Combating the conversation lingerer
Ever get caught in one of those never-ending conversations — the kind where the level of awkwardness has reached an uncomfortable high because you seem to be the only party involved who realizes it’s gone on for far too long?
You have. I have. We all have. We’ve all encountered a … (sigh) … conversation lingerer.
He or she is the person who continues to make a last-ditch effort to extend the conversation when you’re trying to leave the room or move on with your day. Just at the point when you think you’re going to part ways, he or she will just throw a random zinger your way.
“How about this weather, huh? It’s terrible, isn’t it?” the lingerer will ask, in the midst of a thunderstorm.
You have got to be kidding me, dude.
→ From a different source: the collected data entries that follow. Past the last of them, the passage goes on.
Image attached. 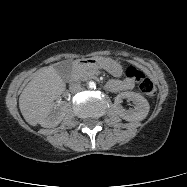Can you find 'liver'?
Instances as JSON below:
<instances>
[{
	"instance_id": "6515ba94",
	"label": "liver",
	"mask_w": 187,
	"mask_h": 187,
	"mask_svg": "<svg viewBox=\"0 0 187 187\" xmlns=\"http://www.w3.org/2000/svg\"><path fill=\"white\" fill-rule=\"evenodd\" d=\"M65 89L55 65L39 69L19 97V108L26 122L36 126Z\"/></svg>"
}]
</instances>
I just walked in from outside; it looks like I tried to wrestle a whale. We just endured the longest minute of awkward silence possible (the tell-tale sign a conversation is over), and you’re going to throw a curveball like that at me?
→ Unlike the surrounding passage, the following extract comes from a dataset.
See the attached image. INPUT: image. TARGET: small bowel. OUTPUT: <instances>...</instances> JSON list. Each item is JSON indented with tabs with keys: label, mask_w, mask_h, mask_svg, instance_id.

The conversation lingerer has the ability to make a pretty decent joke, sure, but usually proceeds to turn that witty one-liner into an unnecessary extended metaphor.
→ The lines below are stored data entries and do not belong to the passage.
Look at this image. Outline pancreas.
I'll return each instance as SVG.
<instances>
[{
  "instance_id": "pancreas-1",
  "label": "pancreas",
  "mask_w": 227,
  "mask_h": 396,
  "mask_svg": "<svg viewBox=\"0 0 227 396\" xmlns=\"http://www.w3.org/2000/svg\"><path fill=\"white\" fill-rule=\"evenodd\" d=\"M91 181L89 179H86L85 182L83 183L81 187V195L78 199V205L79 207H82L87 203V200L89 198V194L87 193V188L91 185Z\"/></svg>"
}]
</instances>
Seriously, you’re still going strong with the same joke you made 25 minutes ago? It was funny at first, but how many times can you rephrase it and expect me to conjure up a friendly grin? My jaw hurts, and this is one of the few times I wish I were sitting in class.
The conversation lingerer is the person you just can’t seem to circumvent in your daily routine. No matter which route you travel to your classes, where you choose to relax when enjoying a bite to eat or which restroom you happen to choose, the lingerer is there, equipped with a long, mind-numbing anecdote for you.
Like a lion on the prowl, ready to pounce on a helpless gazelle, the lingerer is there, waiting for you.
Granted, it may be our fault for chuckling a little bit or encouraging the lingerer with a half-grin, but why does that mean the torment must persist? Why is our attempt at kindness subjecting us to this? Is there such thing as karma? Is it too late to pretend I don’t speak English?
I propose we put a stop to this cruelty. We’re going to end this social awkwardness and prevent conversation lingerers from clogging up the precious free time in our busy days.
When we pronounce a conversation over, we’ll walk away — midsentence or even midword if we must. When we hear the same joke a fourth time, we’ll expose it and admit the first laugh was only to avoid being rude.
And please, no more attempts to salvage conversations with that random last statement. Try to pull one of those and it won’t be pretty. We will walk away like a bride at the altar. No matter how mean, no matter how awkward it may be, it’s going down.
So go ahead, conversation lingerer, make my day. Tell me everything you’ve done since I saw you last. Tell me you have a great story, just for me. Tell me what the weather is like outside; I haven’t noticed on my own.
Today we become conversation-enders. Extend this friendly exchange two seconds past that awkward pause and you’ll be left talking to yourself.
So, folks, the choice is yours: You can either be a lingerer or you can be an ender. I know you’ll make the right call.